Bach - Nigel North - Atlanta Audio Society
Linn Records' "new-look" full collection of Nigel North's Bach on the Lute series (originally recorded 1993-1996) is a winner in every respect: the music, its superb execution by the artist, and the really beautiful clarity and soundstage presence of the recordings. This 4-volume collection features innovative transcriptions of J S Bach's Sonatas and Partitas for Solo Violin and his Suites for Solo Cello. On the lute, which combines the fine articulation of its keyboard relative the harpsichord with a tonal beauty all its own, these works take on a wonderful new life.
Bach wrote a small number of works specifically for the lute, but he mostly reworked compositions of his that existed in other forms. The Lute Suite BWV 995, for instance, was his own transcription of his 5th Cello Suite, and the Partita BWV 1006a was transcribed from the last Partita for Solo Violin. So Nigel North's undertaking has plenty of precedence in Bach's own day.

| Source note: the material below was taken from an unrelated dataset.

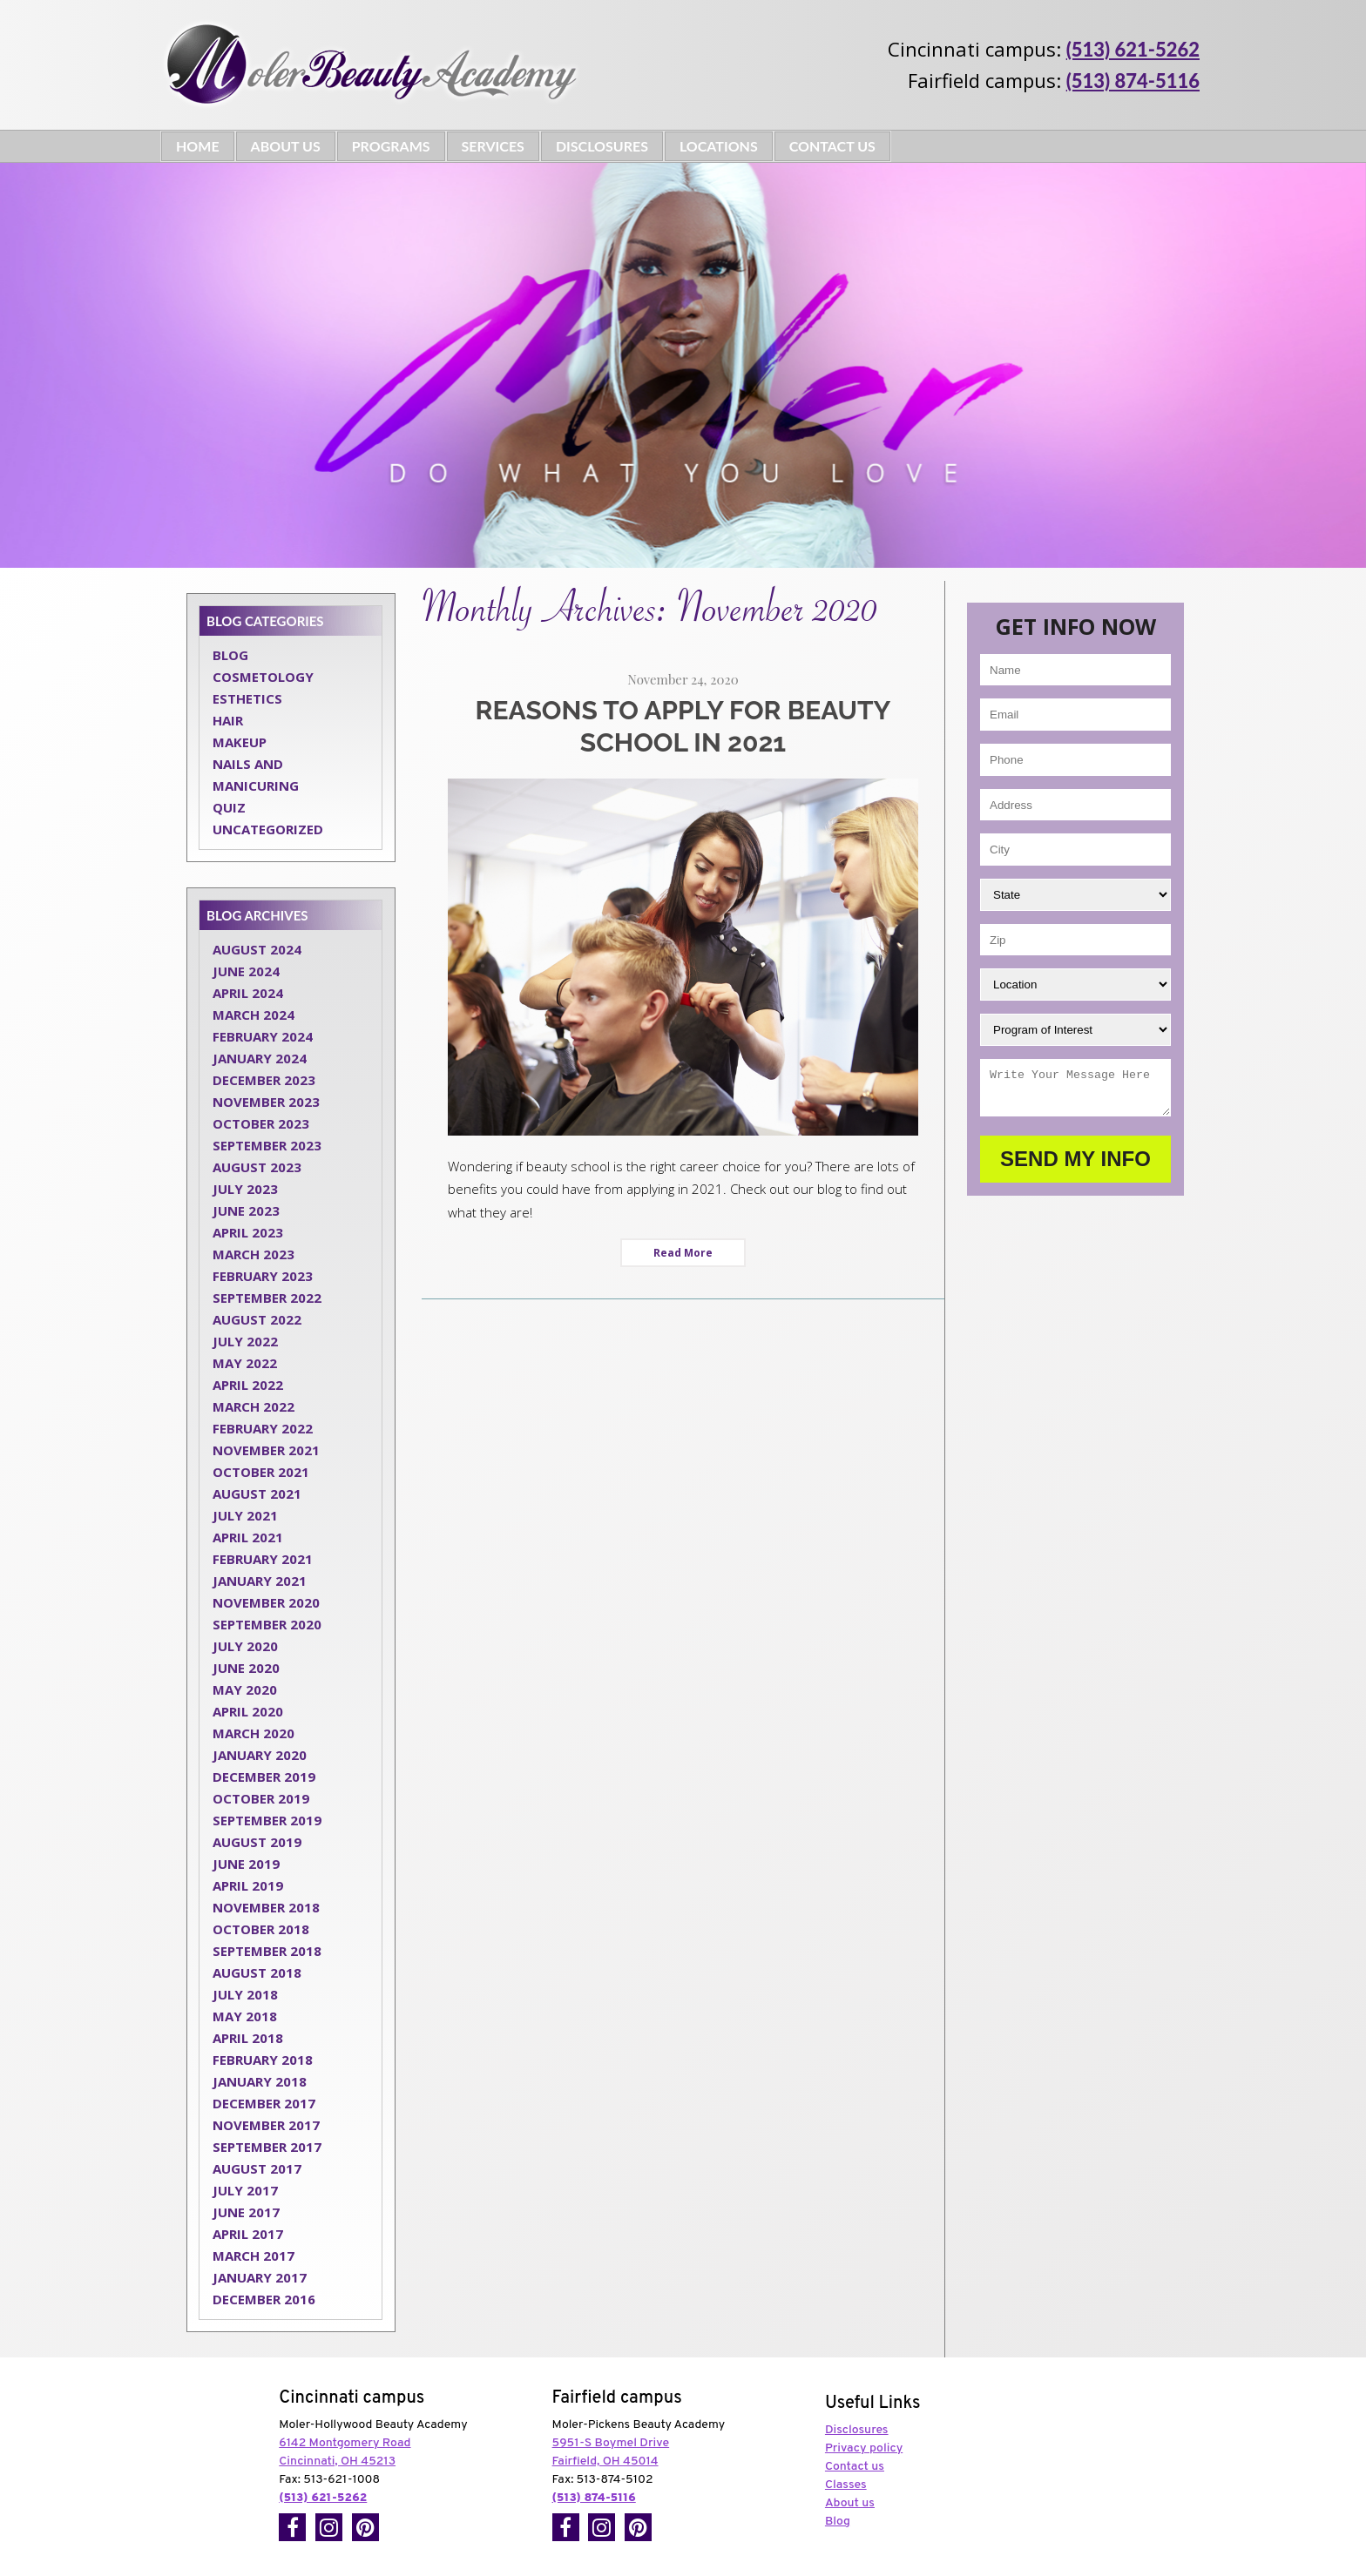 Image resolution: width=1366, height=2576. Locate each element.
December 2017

In transcribing the violin Sonatas and Partitas, North was keenly aware of the Italian influence in the music. All three Sonatas follow a format of a slow introductory movement, often with written out ornamentation in Italian style, a central fugue, a slow cantabile movement, and a lighter, playful fast movement for the conclusion. Within this structure it is amazing how each Sonata is so different. North does a wonderful job of strongly characterizing these three sonatas.
The three Violin Partitas are more diverse in form and content. No. 1 BWV 1002 has four dance-originated movements, each with a ‘double' or variation, but at the same time it plays like an Italian sonata. No. 3 BWV 1006 with its French dance movements - Bouree, Loure, Gavotte Minuet and Gigue - is the lightest and brightest of the set. No. 2 BWV 1004 contains the famous Chaconne, one of the most stirring and perfectly formed instrumental movements Bach (or anyone else) ever wrote.
The six Cello Suites BWV 1007-1012 have gotten more playing time in my house over the years than have the solo violin works, probably because of the infectious rhythms that predominate in their dance-oriented movements and the fact that they are so idiomatically beautiful for the cello. They sound equally charming when played on the lute. All are "classic" Bach suites consisting of a Prelude plus 5 dances, with Menuets, Bourees and Gavottes equally represented. But within this similar structure each suite is absolutely unique. For instance, the naïve charm and simplicity of the tripping Courante, innocent Sarabande, and delightful Minuets I and II in Suite No. 1 contrasts sharply with the mood of Suite No. 4, with its starkly tragic and dramatic Prelude casting a melancholy pall over the whole work that is not dispelled by the uncharacteristically stern Allemande and somber, austerely lovely Sarabande that follow it.
All six of the cello suites, by the way, contain Sarabandes, slow dance movements that vary in affect from romantic charm to depths of real melancholy beauty. North describes these Sarabandes are his favorite "desert island" pieces. His playing of them makes his own persuasive argument for this assessment. I couldn't agree more.